Physicians first recognized that HIV infection could lead to a profound form of dementia-most commonly in those with an advanced stage of the disease-early on. The success of antiretroviral therapies in keeping the "viral load" down has helped to reduce the severity of the dementia in recent years. Nonetheless, the prevalence is rising as HIV-infected people are living longer.
The anti-HIV drugs don't infiltrate the brain well, allowing for a "secret reservoir" of virus, Lipton explained. Such persistent exposure of the central nervous system to HIV is a major risk factor for the development of HIV-associated dementia.
Lipton's team previously discovered that the brain deficits could be triggered by gp120-the viral coat protein that latches onto human cells-even in the absence of any viral infection. They also showed that the protein disrupts a key cell-cycle pathway (including p38 mitogen-activated protein kinase or MAPK), leading to the death of certain mature neurons.
The researchers now find that gp120 in mice also slows the production of new neurons in the hippocampus, a brain region central to learning and memory. Newborn neurons become integrated into existing brain circuits and are thought to contribute to certain forms of learning and memory, they said.
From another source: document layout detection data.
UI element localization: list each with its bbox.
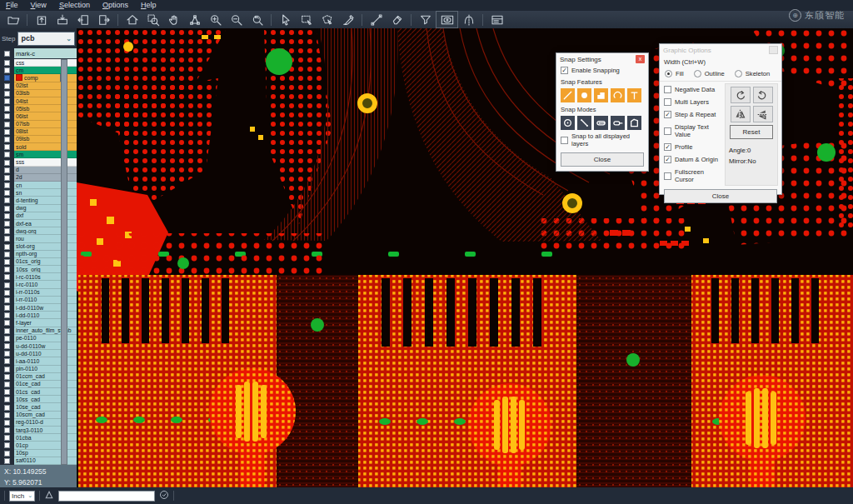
option-step-repeat[interactable]: ✓Step & Repeat (663, 108, 725, 121)
layer-checkbox[interactable] (0, 136, 14, 143)
menu-item-options[interactable]: Options (102, 0, 128, 11)
layer-checkbox[interactable] (0, 151, 14, 158)
unit-select[interactable]: Inch ⌄ (9, 491, 35, 502)
radio-skeleton[interactable] (735, 70, 742, 77)
snap-surface-icon[interactable] (594, 88, 608, 102)
active-layer-row[interactable]: mark-c (0, 48, 77, 58)
checkbox[interactable]: ✓ (664, 143, 671, 151)
menu-item-help[interactable]: Help (141, 0, 157, 11)
option-profile[interactable]: ✓Profile (663, 141, 725, 153)
layer-checkbox[interactable] (0, 220, 14, 227)
mode-center-icon[interactable] (561, 116, 575, 130)
menu-item-view[interactable]: View (31, 0, 47, 11)
layer-checkbox[interactable] (0, 67, 14, 74)
enable-snapping-checkbox[interactable]: ✓ (561, 67, 568, 74)
layer-checkbox[interactable] (0, 182, 14, 189)
layer-checkbox[interactable] (0, 158, 14, 166)
graphic-dialog-titlebar[interactable]: Graphic Options (660, 44, 781, 56)
checkbox[interactable] (664, 98, 671, 106)
zoom-in-icon[interactable] (205, 12, 226, 27)
rotate-cw-icon[interactable] (731, 87, 751, 103)
mirror-vertical-icon[interactable] (753, 106, 773, 122)
snap-all-layers-checkbox[interactable] (561, 137, 568, 144)
layer-checkbox[interactable] (0, 105, 14, 112)
layer-checkbox[interactable] (0, 350, 14, 357)
snap-close-button[interactable]: Close (561, 152, 644, 167)
save-down-icon[interactable] (52, 12, 72, 27)
zoom-previous-icon[interactable] (247, 12, 267, 27)
layer-checkbox[interactable] (0, 357, 14, 365)
option-datum-origin[interactable]: ✓Datum & Origin (663, 153, 725, 166)
mirror-horizontal-icon[interactable] (731, 106, 751, 122)
select-rect-icon[interactable] (296, 12, 317, 27)
layer-checkbox[interactable] (0, 97, 14, 105)
layer-checkbox[interactable] (0, 167, 14, 174)
layer-checkbox[interactable] (0, 251, 14, 258)
layer-checkbox[interactable] (0, 419, 14, 427)
close-icon[interactable] (769, 46, 778, 54)
snap-dialog-titlebar[interactable]: Snap Settings x (556, 53, 648, 65)
layer-checkbox[interactable] (0, 396, 14, 403)
mode-slot-center-icon[interactable] (594, 116, 608, 130)
snap-pad-icon[interactable] (577, 88, 591, 102)
zoom-window-icon[interactable] (142, 12, 163, 27)
mode-slot-edge-icon[interactable] (611, 116, 625, 130)
snap-all-layers-option[interactable]: Snap to all displayed layers (556, 131, 648, 149)
brush-icon[interactable] (337, 12, 358, 27)
select-polygon-icon[interactable] (317, 12, 337, 27)
layer-checkbox[interactable] (0, 258, 14, 266)
layer-checkbox[interactable] (0, 227, 14, 235)
select-arrow-icon[interactable] (275, 12, 296, 27)
layer-checkbox[interactable] (0, 235, 14, 242)
layer-checkbox[interactable] (0, 457, 14, 465)
layer-checkbox[interactable] (0, 366, 14, 373)
step-select[interactable]: pcb ⌄ (17, 32, 75, 46)
save-up-icon[interactable] (31, 12, 52, 27)
layer-checkbox[interactable] (0, 243, 14, 251)
edit-nodes-icon[interactable] (184, 12, 205, 27)
layer-checkbox[interactable] (0, 112, 14, 120)
checkbox[interactable] (664, 127, 671, 135)
snap-text-icon[interactable] (627, 88, 641, 102)
menu-item-selection[interactable]: Selection (59, 0, 90, 11)
layer-checkbox[interactable] (0, 273, 14, 281)
checkbox[interactable] (664, 172, 671, 180)
layer-checkbox[interactable] (0, 412, 14, 419)
layer-list-scrollbar[interactable] (61, 59, 67, 465)
page-icon[interactable] (44, 488, 54, 503)
radio-outline[interactable] (694, 70, 701, 77)
layer-checkbox[interactable] (0, 327, 14, 335)
option-fullscreen-cursor[interactable]: Fullscreen Cursor (663, 166, 725, 186)
layer-checkbox[interactable] (0, 427, 14, 434)
checkbox[interactable] (664, 86, 671, 93)
checkbox[interactable]: ✓ (664, 111, 671, 118)
pan-hand-icon[interactable] (163, 12, 184, 27)
layer-checkbox[interactable] (0, 189, 14, 197)
measure-line-icon[interactable] (366, 12, 387, 27)
layer-checkbox[interactable] (0, 74, 14, 82)
snap-arc-icon[interactable] (611, 88, 625, 102)
layer-checkbox[interactable] (0, 373, 14, 381)
filter-icon[interactable] (415, 12, 436, 27)
layer-checkbox[interactable] (0, 403, 14, 411)
option-multi-layers[interactable]: Multi Layers (663, 96, 725, 108)
mode-point-icon[interactable] (577, 116, 591, 130)
layer-checkbox[interactable] (0, 82, 14, 90)
layer-checkbox[interactable] (0, 90, 14, 97)
layer-checkbox[interactable] (0, 205, 14, 212)
layer-checkbox[interactable] (0, 143, 14, 151)
layer-checkbox[interactable] (0, 388, 14, 396)
properties-panel-icon[interactable] (486, 12, 507, 27)
home-icon[interactable] (122, 12, 142, 27)
close-icon[interactable]: x (636, 55, 645, 63)
mode-contour-icon[interactable] (627, 116, 641, 130)
measure-coil-icon[interactable] (458, 12, 479, 27)
layer-checkbox[interactable] (0, 121, 14, 128)
layer-checkbox[interactable] (0, 297, 14, 304)
import-doc-icon[interactable] (72, 12, 93, 27)
layer-checkbox[interactable] (0, 304, 14, 312)
snap-line-icon[interactable] (561, 88, 575, 102)
highlight-view-icon[interactable] (436, 11, 458, 28)
zoom-out-icon[interactable] (226, 12, 247, 27)
command-input[interactable] (58, 491, 155, 502)
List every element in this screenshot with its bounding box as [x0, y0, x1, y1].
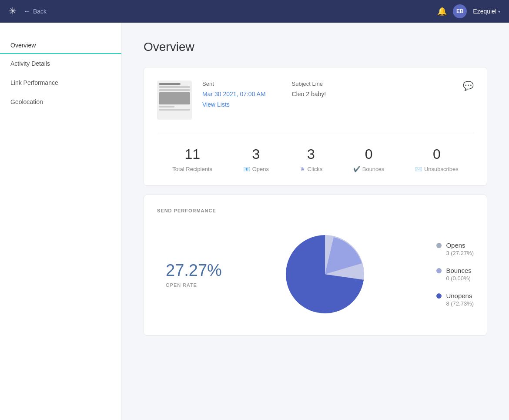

Moreover, they found that it is the same MAPK pathway earlier linked to the death of mature neurons that lies at the root of the progenitor cells' dysfunction. That a similar enzyme is involved in both brain-damaging effects is simply "serendipitous," according to the researchers.
"Knowing the mechanism, we can start to approach this therapeutically," Lipton said.
"This indicates that we might eventually treat this form of dementia by either ramping up brain repair or protecting the repair mechanism," Kaul added.
The study is published in the August issue of Cell Stem Cell.